Using the lathe dust collection hood cuts the mess from turning hugely. The drier the wood, the more effective the hood. Part of this is, because the hood wraps around the turned object, focusing all the air collection there.

I could use a larger hood, like the questionable ones sold for that purpose, but, to be effective, I'd have to crank the CFM being moved, and the speed it's moved significantly.


----------



## jgt1942 (Mar 25, 2013)

Clin, I now understand your suggestion. Originally I though the same but after reading the finding of Bill Pentz, see http://billpentz.com/woodworking/cyclone/air_cleaner.cfm he got better results by pulling the air through the filter than pushing the air through the filter.

At this time I'mm not sure if I will push or pull the air. With the blowers I have even at low speed they will push/pull a LOT of air. If I kick them up to mid/high the amount of moving air really increases.

I agree that if I'm pushing the air through the filter then pre-filters are a real good option. Originally I planned to go this route and was going to install two pre-filters, like a coarse for filter one and then a mid-range for filter 2 and then the NANO filter.

Currently I cannot get the Wynn website to display correctly on three different PCs using either Chrome or Edge. I gave up and called and spoke to Dick Wynn who was very helpful. Basically the NANO filters are MERV 15 and than makes it super easy to understand. One of the filters I was considering (previous post in this thread) is not what I thought (I was considering something other than the Wynn). They claim (the other guys) to filter down to 0.3 microns but they have MERV 8 rating on their filter. There is no way that they can filter 0.3 particles with a MERV 8. Thus I'm back to the Wynn filters.


----------



## jgt1942 (Mar 25, 2013)

I forgot to mention, when talking to Dick Wynn he confirmed that you CAN clean their NANO filters with an air compressor at 60 PSI.
Normally I keep my air compressor at 90 PSI but adjusting the PSI down to 60 PSI is very easy and I suspect that most air compressors have the ability to adjust the PSI.

Dick suggested NOT using the paddles against the inner side you see on some of the DC units. This will have an adverse effect on the filter and damage it. Thus just blow them out with the air compressor at 60 PSI.


----------



## NoSpace (Jan 2, 2015)

Clin,

I'd start first by measuring the problem you're solving for:

http://www.dylosproducts.com/ornodcproair.html

once you can measure the problem, you will see that solving for it is relatively easy.

http://www.grizzly.com/products/Heavy-Duty-Hanging-Air-Filter/G5955

that will do it. (I have the Jet, a little more money but heard this is the same thing).

Any blower with a 20$ furnace filter from home depot will likely work just fine, even for fine dust.

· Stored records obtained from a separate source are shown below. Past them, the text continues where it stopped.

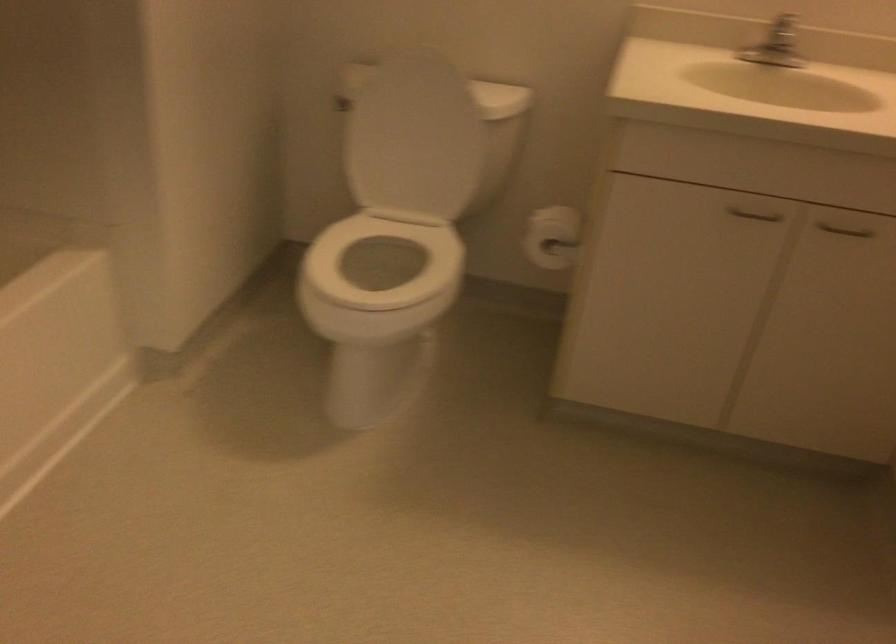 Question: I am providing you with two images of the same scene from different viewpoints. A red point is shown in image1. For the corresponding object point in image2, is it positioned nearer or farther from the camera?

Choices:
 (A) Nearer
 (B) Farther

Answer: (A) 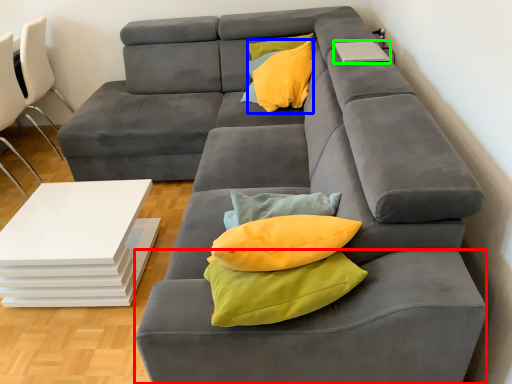 Question: Considering the real-world distances, which object is farthest from footrest (highlighted by a red box)? throw pillow (highlighted by a blue box) or laptop (highlighted by a green box)?

Choices:
 (A) throw pillow
 (B) laptop

Answer: (A) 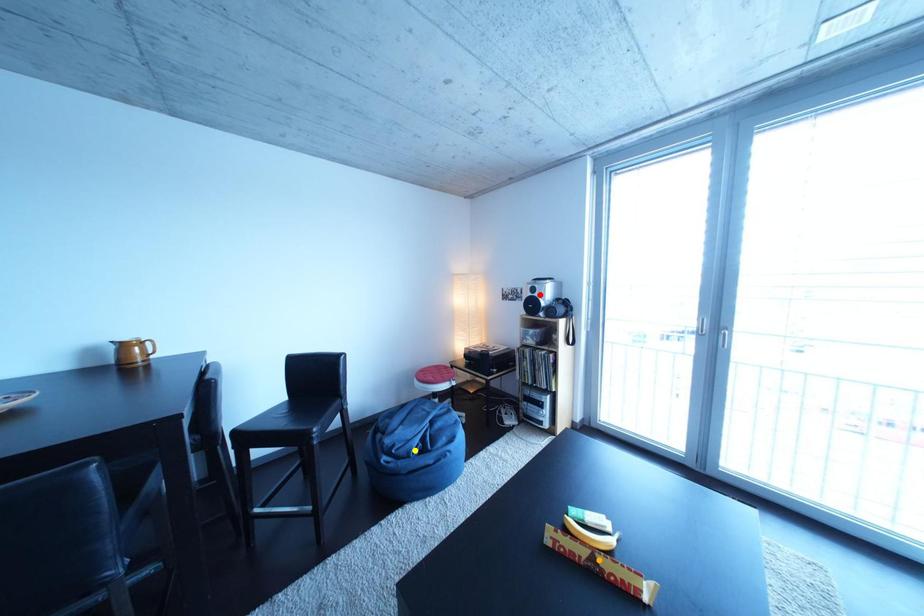 Order these from farthest to nearest:
red point
orange point
yellow point

red point
yellow point
orange point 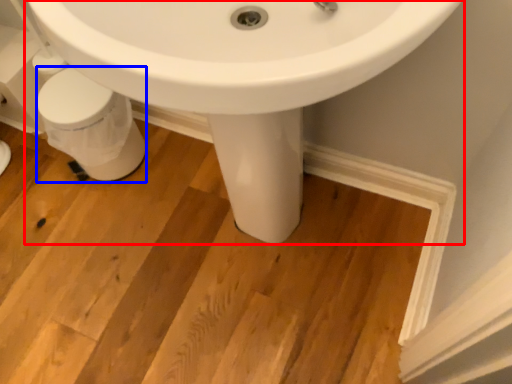 Question: Which of the following is the closest to the observer, sink (highlighted by a red box) or porcelain (highlighted by a blue box)?

Choices:
 (A) sink
 (B) porcelain

Answer: (A)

That being said, two problems are hard to solve for and major diminishing returns pumping money into it:

1- visible dust. As others have pointed out, it takes time to circulate the air, a whole 5-10 minutes for me with really heavy tablesaw cutting, and in that time dust particles are going to land. Once a week I dust with an air compressor and Jet running on high, about 20 minutes as I have a tiny compressor.

2 - fine dust at the source.

both problems are mitigated by collecting at the source, but it's going to take a lot of money to get all of it, especially to the point where you're safe cutting on table saw without a mask.

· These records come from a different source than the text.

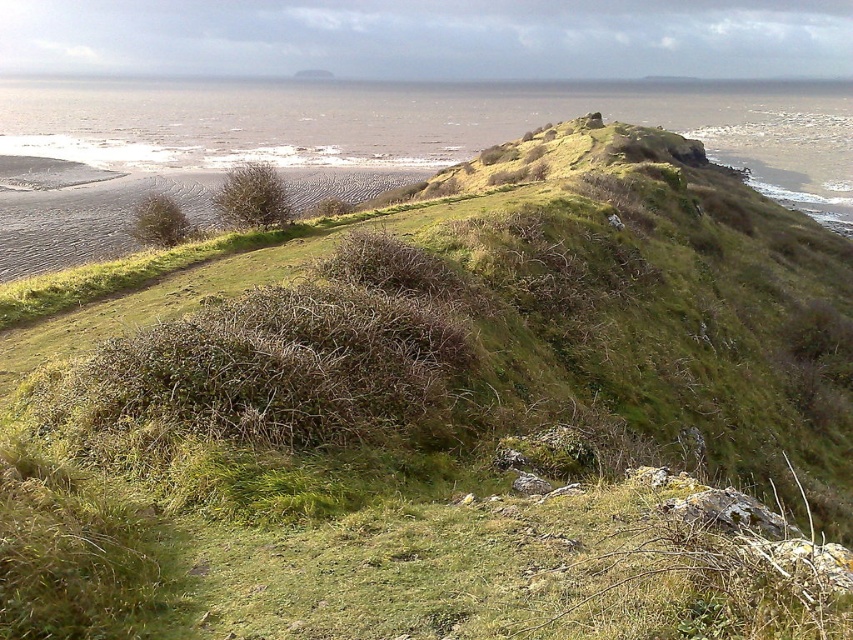 Question: Does green leafy bush at center appear on the left side of green grassy bush at lower left?

Choices:
 (A) no
 (B) yes

Answer: (A)

Question: Which of the following is the farthest from the observer?

Choices:
 (A) green grassy bush at lower left
 (B) green leafy bush at center

Answer: (A)

Question: Is green leafy bush at center below green grassy bush at lower left?

Choices:
 (A) yes
 (B) no

Answer: (B)

Question: Considering the relative positions of green leafy bush at center and green grassy bush at lower left in the image provided, where is green leafy bush at center located with respect to green grassy bush at lower left?

Choices:
 (A) right
 (B) left

Answer: (A)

If you can deal with wearing a mask at the table saw, and have a shop policy that says when your particle counter reaches a certain level, put the mask on, you can do pretty darn well for under 500$. I wear my mask about 1 hour out of an 8 hour day of work. of course, it's a hobby for me. If I had more room and put hours in every day, I'd cautiously spend a little more.


----------



## clin (Sep 3, 2015)

NoSpace,

It's actually JohnT with the problem he is trying to solve. But I do happen to have a Dylos meter and Jet room filter. I use the Dylos to keep an eye on things. It is interesting to see that is is just as Bill Pentz has said. Just walking around the shop can cause the count to jump up.

I do use the counter to decide when to run the filter and wear a respirator. I always run the filter and wear the respirator when cutting. But the counter lets me know when I can turn the filter off and/or remove the respirator.
But even once the count is down, moving one small board around on a dusting table saw top, and up goes the count.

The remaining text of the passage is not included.